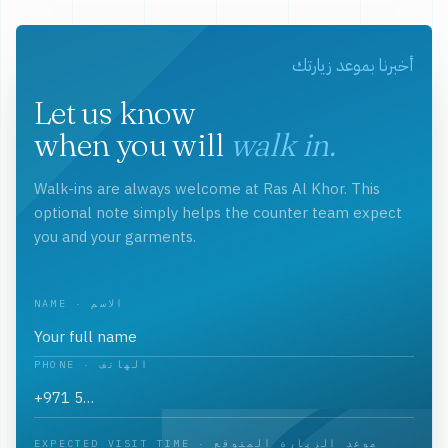
أخبرنا بموعد زيارتك
Let us know
when you will
walk in.
Walk-ins are always welcome at Ras Al Khor. This
optional note simply helps the counter team expect
you and your garments.
NAME · الاسم
PHONE · الهاتف
EXPECTED VISIT TIME · موعد الزيارة المتوقع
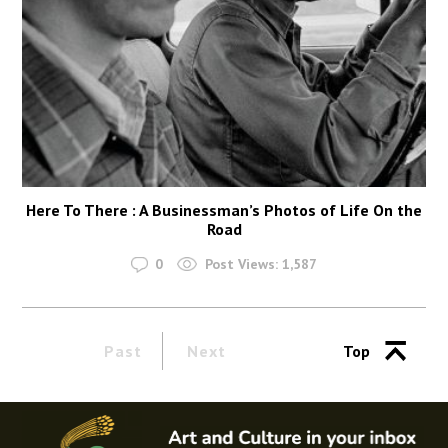
Here To There : A Businessman’s Photos of Life On the
Road
0
Post Views:
1,587
Past
Next
Top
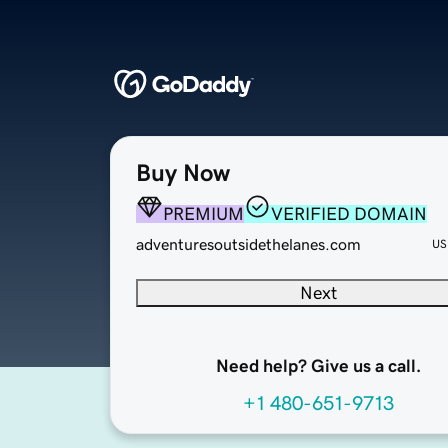
Buy Now
PREMIUM
VERIFIED DOMAIN
adventuresoutsidethelanes.com
US
Next
Need help? Give us a call.
+1 480-651-9713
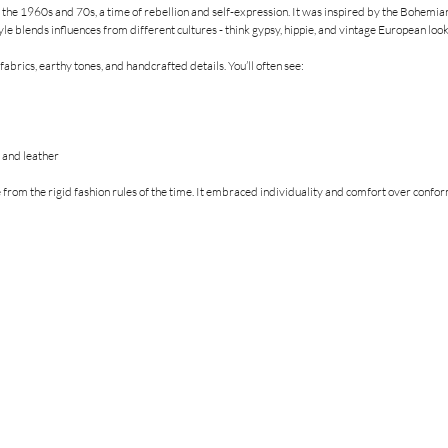
 the 1960s and 70s, a time of rebellion and self-expression. It was inspired by the Bohemian 
style blends influences from different cultures - think gypsy, hippie, and vintage European look
abrics, earthy tones, and handcrafted details. You’ll often see:
n and leather
 from the rigid fashion rules of the time. It embraced individuality and comfort over confor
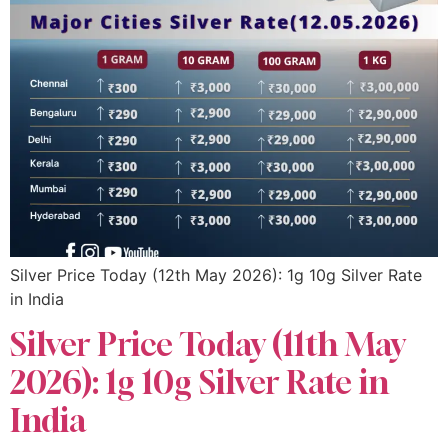
Silver Price Today (12th May 2026): 1g 10g Silver Rate
in India
Silver Price Today (11th May
2026): 1g 10g Silver Rate in
India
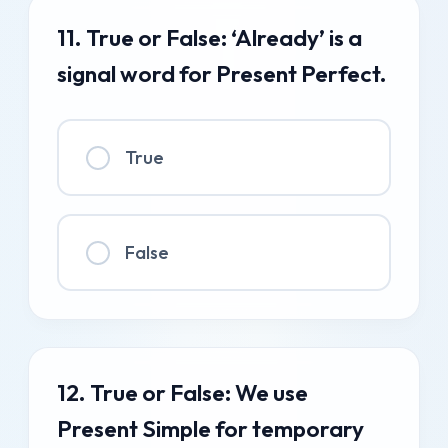
11. True or False: ‘Already’ is a
signal word for Present Perfect.
True
False
12. True or False: We use
Present Simple for temporary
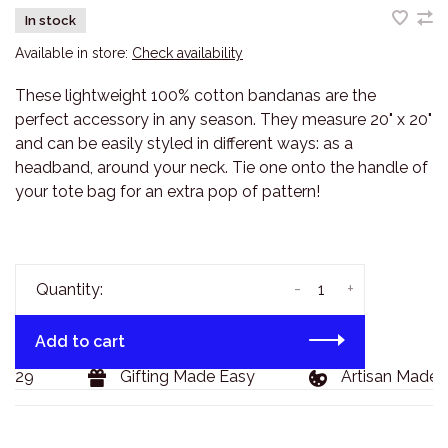
In stock
Available in store:
Check availability
These lightweight 100% cotton bandanas are the
perfect accessory in any season. They measure 20" x 20"
and can be easily styled in different ways: as a
headband, around your neck. Tie one onto the handle of
your tote bag for an extra pop of pattern!
-
+
Quantity:
Add to cart
129
Gifting Made Easy
Artisan Made G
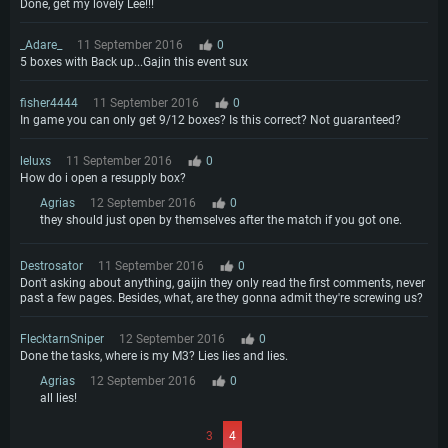
Done, get my lovely Lee!!!
_Adare_
11 September 2016
0
5 boxes with Back up...Gajin this event sux
fisher4444
11 September 2016
0
In game you can only get 9/12 boxes? Is this correct? Not guaranteed?
leluxs
11 September 2016
0
How do i open a resupply box?
Agrias
12 September 2016
0
they should just open by themselves after the match if you got one.
Destrosator
11 September 2016
0
Don't asking about anything, gaijin they only read the first comments, never
past a few pages. Besides, what, are they gonna admit they're screwing us?
FlecktarnSniper
12 September 2016
0
Done the tasks, where is my M3? Lies lies and lies.
Agrias
12 September 2016
0
all lies!
3
4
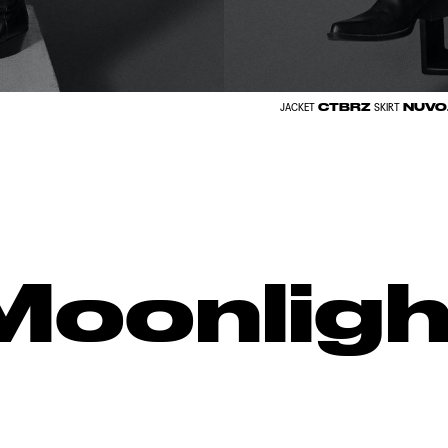
CTBRZ
NUVO
JACKET
SKIRT
Moonligh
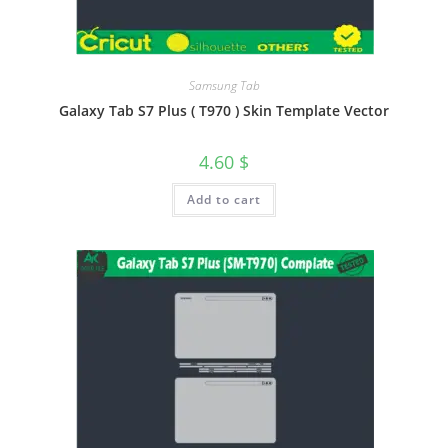
Samsung Tab
Galaxy Tab S7 Plus ( T970 ) Skin Template Vector
4.60
$
Add to cart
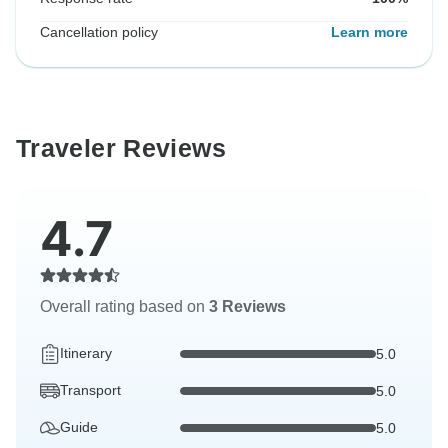
Cancellation policy
Learn more
Traveler Reviews
4.7
Overall rating based on
3 Reviews
Itinerary
5.0
Transport
5.0
Guide
5.0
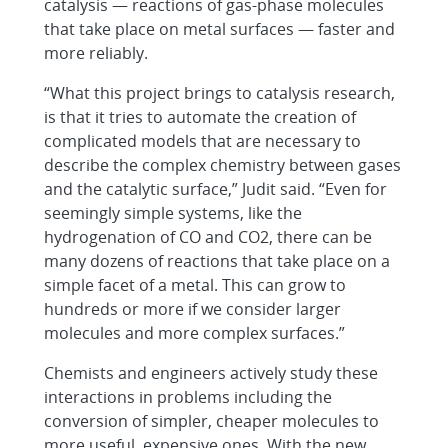
catalysis — reactions of gas-phase molecules
that take place on metal surfaces — faster and
more reliably.
“What this project brings to catalysis research,
is that it tries to automate the creation of
complicated models that are necessary to
describe the complex chemistry between gases
and the catalytic surface,” Judit said. “Even for
seemingly simple systems, like the
hydrogenation of CO and CO2, there can be
many dozens of reactions that take place on a
simple facet of a metal. This can grow to
hundreds or more if we consider larger
molecules and more complex surfaces.”
Chemists and engineers actively study these
interactions in problems including the
conversion of simpler, cheaper molecules to
more useful, expensive ones. With the new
______
TASK OBJECTIVE:
Your answer must be the records above, word for word, with no pictures.

ANSWER FOR THIS EXERCISE:
أخبرنا بموعد زيارتك
Let us know
when you will
walk in.
Walk-ins are always welcome at Ras Al Khor. This
optional note simply helps the counter team expect
you and your garments.
NAME · الاسم
PHONE · الهاتف
EXPECTED VISIT TIME · موعد الزيارة المتوقع
Here To There : A Businessman’s Photos of Life On the
Road
0
Post Views:
1,587
Past
Next
Top
Buy Now
PREMIUM
VERIFIED DOMAIN
adventuresoutsidethelanes.com
US
Next
Need help? Give us a call.
+1 480-651-9713
 the 1960s and 70s, a time of rebellion and self-expression. It was inspired by the Bohemian 
style blends influences from different cultures - think gypsy, hippie, and vintage European look
abrics, earthy tones, and handcrafted details. You’ll often see:
n and leather
 from the rigid fashion rules of the time. It embraced individuality and comfort over confor
Silver Price Today (12th May 2026): 1g 10g Silver Rate
in India
Silver Price Today (11th May
2026): 1g 10g Silver Rate in
India
11. True or False: ‘Already’ is a
signal word for Present Perfect.
True
False
12. True or False: We use
Present Simple for temporary
In stock
Available in store:
Check availability
These lightweight 100% cotton bandanas are the
perfect accessory in any season. They measure 20" x 20"
and can be easily styled in different ways: as a
headband, around your neck. Tie one onto the handle of
your tote bag for an extra pop of pattern!
-
+
Quantity:
Add to cart
129
Gifting Made Easy
Artisan Made G
Done, get my lovely Lee!!!
_Adare_
11 September 2016
0
5 boxes with Back up...Gajin this event sux
fisher4444
11 September 2016
0
In game you can only get 9/12 boxes? Is this correct? Not guaranteed?
leluxs
11 September 2016
0
How do i open a resupply box?
Agrias
12 September 2016
0
they should just open by themselves after the match if you got one.
Destrosator
11 September 2016
0
Don't asking about anything, gaijin they only read the first comments, never
past a few pages. Besides, what, are they gonna admit they're screwing us?
FlecktarnSniper
12 September 2016
0
Done the tasks, where is my M3? Lies lies and lies.
Agrias
12 September 2016
0
all lies!
3
4
CTBRZ
NUVO
JACKET
SKIRT
Moonligh
Samsung Tab
Galaxy Tab S7 Plus ( T970 ) Skin Template Vector
4.60
$
Add to cart
Cancellation policy
Learn more
Traveler Reviews
4.7
Overall rating based on
3 Reviews
Itinerary
5.0
Transport
5.0
Guide
5.0
catalysis — reactions of gas-phase molecules
that take place on metal surfaces — faster and
more reliably.
“What this project brings to catalysis research,
is that it tries to automate the creation of
complicated models that are necessary to
describe the complex chemistry between gases
and the catalytic surface,” Judit said. “Even for
seemingly simple systems, like the
hydrogenation of CO and CO2, there can be
many dozens of reactions that take place on a
simple facet of a metal. This can grow to
hundreds or more if we consider larger
molecules and more complex surfaces.”
Chemists and engineers actively study these
interactions in problems including the
conversion of simpler, cheaper molecules to
more useful, expensive ones. With the new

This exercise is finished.